Reading between the lines, it sounds like Dunphy knows his team will be very hard pressed to return to the postseason this season, and looking ahead to the future while the season is still going on in January isn't something Temple's done for quite some time.
Bond, the former Plymouth-Whitemarsh High School star forward who transferred in from Texas, is practicing with the team and sitting out this season. Coleman, a guard who played at Friends' Central, just transferred in Clemson and will have at least a year-and-a-half of eligibility, starting next December, and perhaps two if he pursues a hardship waiver with the NCAA.
"He's coming in and he'll provide veteran leadership for us on the court," Dunphy said when asked about Coleman, "and he's a good addition to our basketball program. As I said, with those three guys sitting out now, I think we're pretty solid with some good veterans coming into the program right away."
Later, Dunphy referenced Morgan by name.
"Already, Jesse and Jalen are getting on people's butt every single day," Dunphy said.
Morgan, the talented guard and Philadelphia native who was dismissed from Massachusetts and has been practicing with the Owls, was twice denied eligibility by the NCAA to play this season, but Dunphy keeps mentioning his name when it comes to the future, and it's been reported here and elsewhere that he could be granted one final year of eligibility with the NCAA if he earns his undergraduate degree this year.
But when asked about it again Saturday, Dunphy still was not sure if that will come to fruition.
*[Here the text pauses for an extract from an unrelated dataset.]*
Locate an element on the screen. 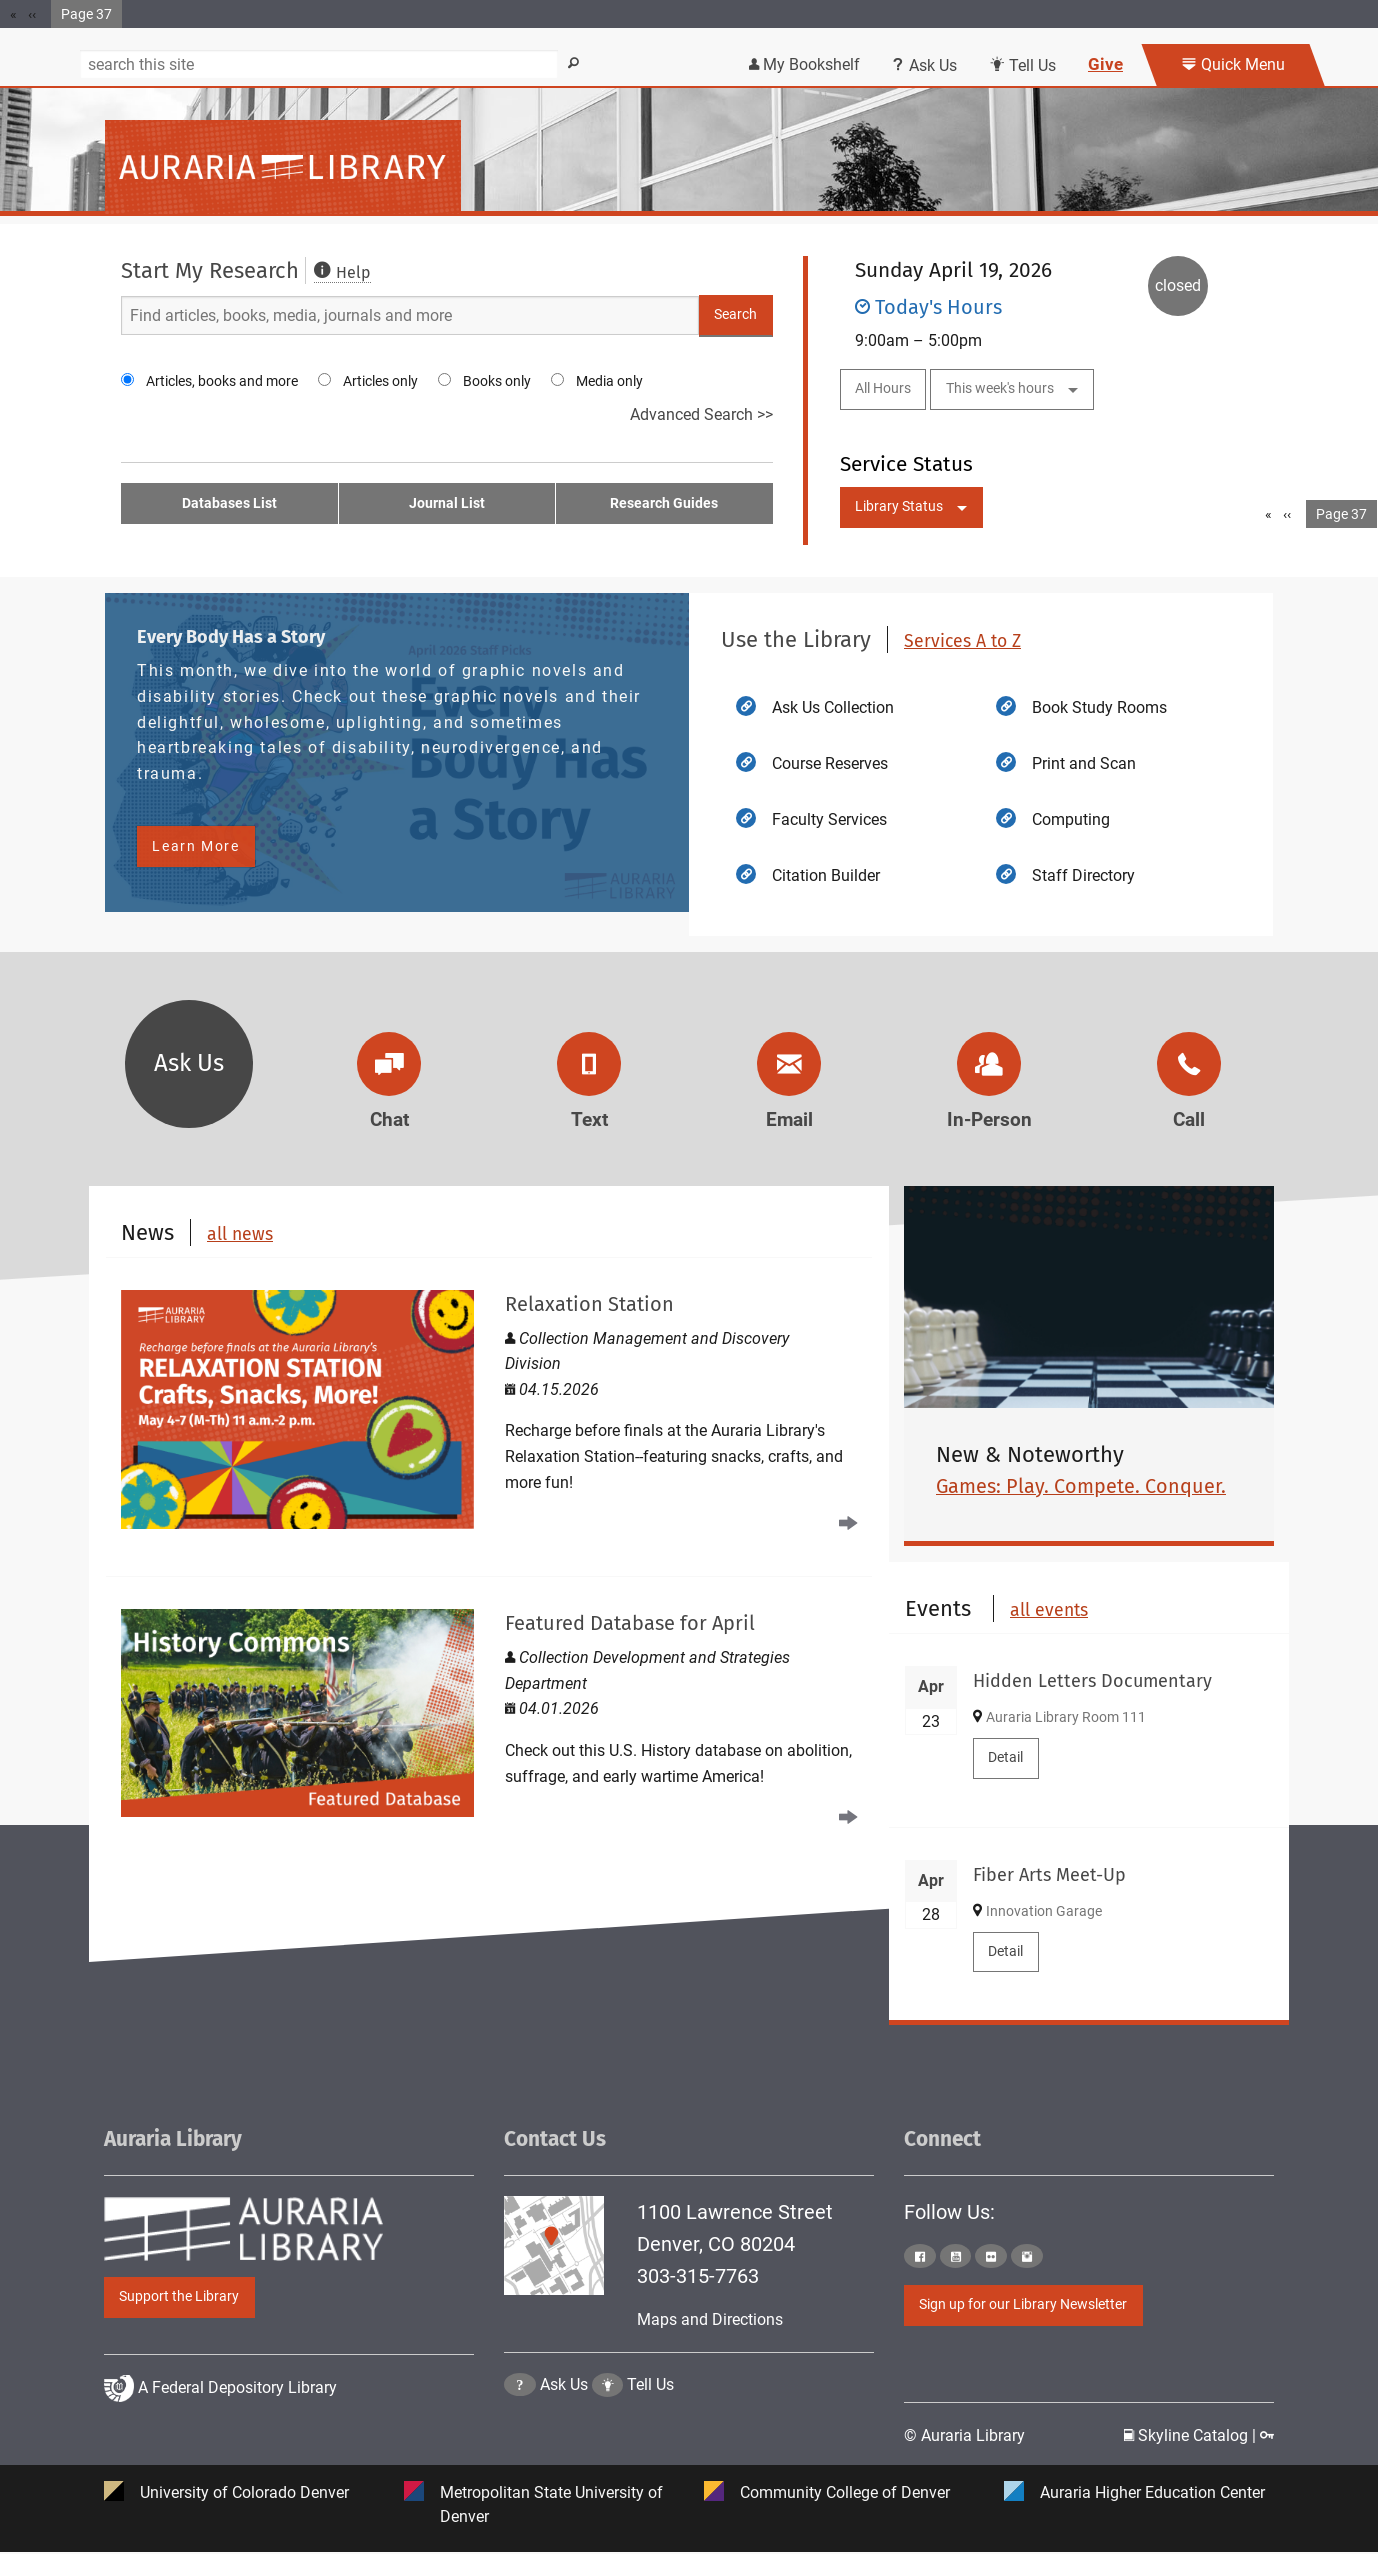  Advanced Search >> is located at coordinates (701, 414).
"We don't know," Dunphy said of Morgan, who averaged 13.4 points per game for the Minutemen before he tore his ACL last January and was forced to withdraw from UMass back in April. "We were hoping it was going to be this year but obviously it didn't happen."
As for Dingle, who was averaging 6.7 points per game and had just moved into the starting lineup before hurting his knee in a Dec. 29 practice, Dunphy said he's still hoping his promising sophomore can return this year.
"I think it's too soon to say it," Dunphy said of Dingle, who is not eligible to take a medical redshirt this season because he will have played in more than 30 percent of Temple's games this season, "but my mind set is that it would really be a great fortune if he were able to help us at the end of the season."